- _Exercise objective_:
Restate the records below word for word, and omit the images they hold.

- _Data for the task_:
☆ ☆ ☆ ☆ ☆

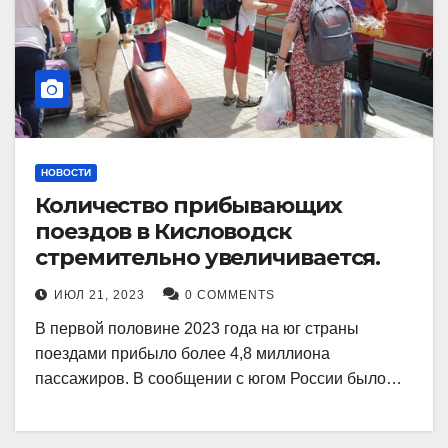
НОВОСТИ
Количество прибывающих
поездов в Кисловодск
стремительно увеличивается.
ИЮЛ 21, 2023
0 COMMENTS
В первой половине 2023 года на юг страны
поездами прибыло более 4,8 миллиона
пассажиров. В сообщении с югом России было…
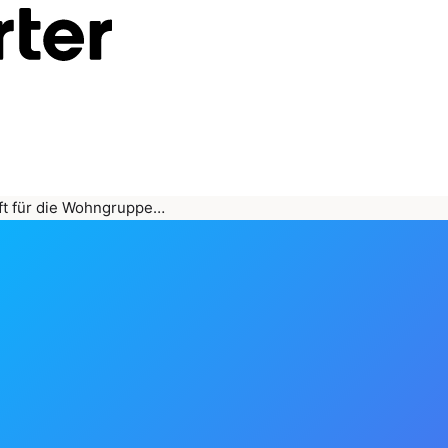
ft für die Wohngruppe…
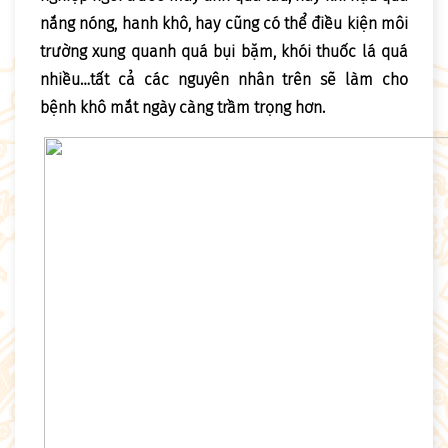
nắng nóng, hanh khô, hay cũng có thể điều kiện môi
trường xung quanh quá bụi bặm, khói thuốc lá quá
nhiều…tất cả các nguyên nhân trên sẽ làm cho
bệnh khô mắt ngày càng trầm trọng hơn.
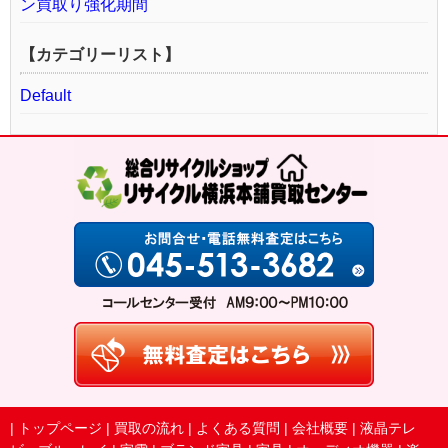
ン買取り強化期間
【カテゴリーリスト】
Default
|
トップページ
|
買取の流れ
|
よくある質問
|
会社概要
|
液晶テレ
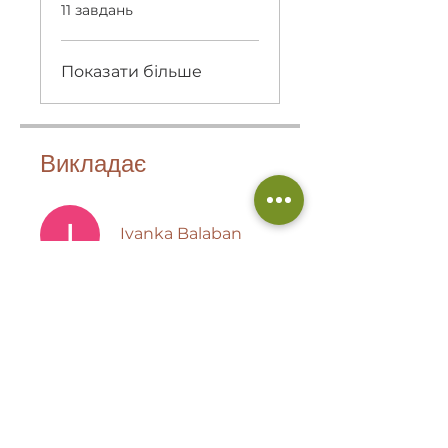
.
11 завдань
Показати більше
Викладає
Ivanka Balaban
Ціна
Безкоштовний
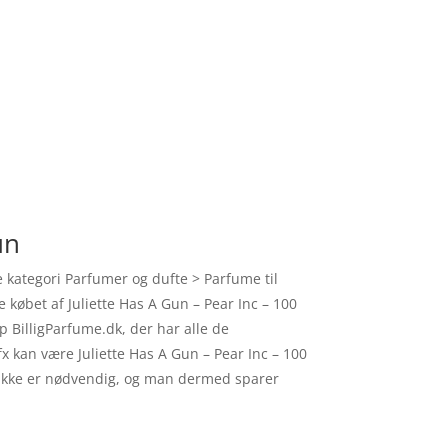
un
 kategori Parfumer og dufte > Parfume til
e købet af Juliette Has A Gun – Pear Inc – 100
p BilligParfume.dk, der har alle de
x kan være Juliette Has A Gun – Pear Inc – 100
et ikke er nødvendig, og man dermed sparer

☆ ☆ ☆ ☆ ☆

- _Final answer_:
НОВОСТИ
Количество прибывающих
поездов в Кисловодск
стремительно увеличивается.
ИЮЛ 21, 2023
0 COMMENTS
В первой половине 2023 года на юг страны
поездами прибыло более 4,8 миллиона
пассажиров. В сообщении с югом России было…
ft für die Wohngruppe…
nắng nóng, hanh khô, hay cũng có thể điều kiện môi
trường xung quanh quá bụi bặm, khói thuốc lá quá
nhiều…tất cả các nguyên nhân trên sẽ làm cho
bệnh khô mắt ngày càng trầm trọng hơn.
ン買取り強化期間
【カテゴリーリスト】
Default
|
トップページ
|
買取の流れ
|
よくある質問
|
会社概要
|
液晶テレ
.
11 завдань
Показати більше
Викладає
Ivanka Balaban
Ціна
Безкоштовний
un
 kategori Parfumer og dufte > Parfume til
e købet af Juliette Has A Gun – Pear Inc – 100
p BilligParfume.dk, der har alle de
x kan være Juliette Has A Gun – Pear Inc – 100
et ikke er nødvendig, og man dermed sparer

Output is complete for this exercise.